Korea - what a change to Japan. A country invaded many times by their neighbours, particularly Japanese ones, a country that was forced to send over 600,000 citizens to Japan during WW11 because Japan was running out of people, a country that is divided in two and had a harrowing past, but what a future. You just feel like Korea has it's affairs in order from the moment you land/dock.
First impressions... Although not many people speak English (usually confined to a few connected to either academic endeavours or the tourist industry), the country has made a big effort to create signs that are in English, you'd think it was a second language. The signs are most common around the tourist areas but just the word toilet is encouraging.
The personality of Korea is what makes such a sound difference between it and our recent experiences in Japan. Where the Japanese seem stiff, reserved and focused, the Koreans are unreserved, flambouyant and casual. This was apparent no more so than around our hotel, the Angel Hotel in Seomyeon. The place was alive from the moment we arrived to the time we departed. Food stalls, shops for fashion, mobile phone shops (my word mobile phone shops - probably over a hundred in the immediate ten streets) shoes, bags, watches. All in glitsy, shiny neon and LED lit shops with way too many people working in each one. Like the Japanese, Koreans are also very slow walkers, their saunter is an American stationery, their walk is an American saunter, which is surprising given how much of an outdoors and active lifestyle many Koreans confess to pursuing. In Busan this is easy too, with over 70% of Korea's relief being mountainous trail crossed terrain, Busan is flanked on two sides by mountains, and the other other two by ocean. The hikes around the immediate area are super accessible and well maintained. Rin and I were both surprised when heading up to the North Gate of Geumjeong Fortress to see a well contructed building with male and female latrines as well as more arduous parts of the path being traversed by well contructed timber steps that would contend well with any highend decking I've seen. More about that later.
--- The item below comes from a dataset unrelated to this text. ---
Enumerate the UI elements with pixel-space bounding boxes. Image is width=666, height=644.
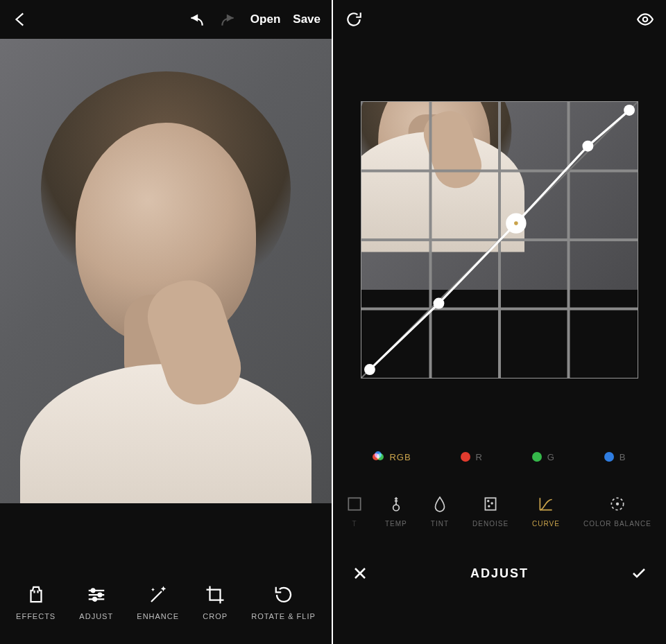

Backing up to the Angel Hotel, we did find one less than remarkable fact. It appears that the Angel Hotel is reknowned as a Romantic Hotel....where "romantic" far from the ideal of cupid, is given more to a place where young couples can "be romantic". Fortunately, it did mean that every cabbie in the city knew exactly where it was! Still, it was in a fantastic location, well provisioned, appropriately priced and had a computer in the room so internet access, after the drought of Japan, was available (though slow).
Food is another area worthy of a good mention. We had a number of "experiences" as we were referring to them now. Our first encounter with Korean cuisine was American Korean fusion....or, rice, salad, chicken and Korean buffalo sauce, all served together in one giant bowl. It was actually very tasty if not just a little odd. The wallpaper in the restaurant was also US oriented, with snippets of information about eating fast at lunch, diverse cuisine as a result of immigration and buffalo sauce being the best thing since the invention of the wheel.
Later in the evening we ended up going to a local Korean BBQ joint. If you've not been to one before, and we hadn't, then you need to carefully observe the other diners. There is a lot going on.
First of all, they present you with a menu, on the menu are pictures of raw meat, some seasoned, some marinated and some as they come. They then have a price. The price indicated that you'd have a handsome meal for around $20, however we failed to acknowledge that the price was for not the plate in the picture, but for a gram amount of the plate in the picture. So for some pork pieces, you're looking at about $10-$20....now it's not looking like such good value (we've recognised that meat in general is expensive). Before we'd even picked the meat our table was filled with other stuff that I would recognise but could not tell you the name of, with the exception of Kimchi...which was fabulous. Some of the dishes were simply sauces for dipping the meat into, others were salads, there appeared to be a main dish that they would top up, comprised mainly of sping onion, garlic, sesame seeds and chillis...also delicious. The meal, while more expensive than many of the other options, was good to try, and as I mentioned, it was an "experience".
After the BBQ we headed to another Korea only enterprises, called an Ice Bar. Essentially troughs or a bar area around which you would sit, but instead of a barman serving you drinks, you're given a bottle opener and just help yourself. To keep tabs on the bill a busboy equivalent hurtles around at great speed adding a tally of the bottles to your bill (ok his speed may have been a result of consumption speed), which is posted on the table before you. The beer selection is supplemented (actually, probably outweighed) by the alco pop selectin with pretty much any flavour you can imagine from a variety of different regions. Oz and New Zealand beverages featured heavily, indicative of their tourist numbers. There was Bud, that well known Belgian beer, a bottle or two of Sam Adams (selling for $9), then a good few German brews but not the good ones. Heiniken....not a sign of any Labatt Blue Lime light, a favourite of ours....and very few UK brews. Guinness was there but again, unfortunately pricey. We opted for the domestic beers, in part because of price, about 4,000 Won as opposed to 8-9000 for the imports, but also because it was pretty good...and besides, when else are going to get to drink it?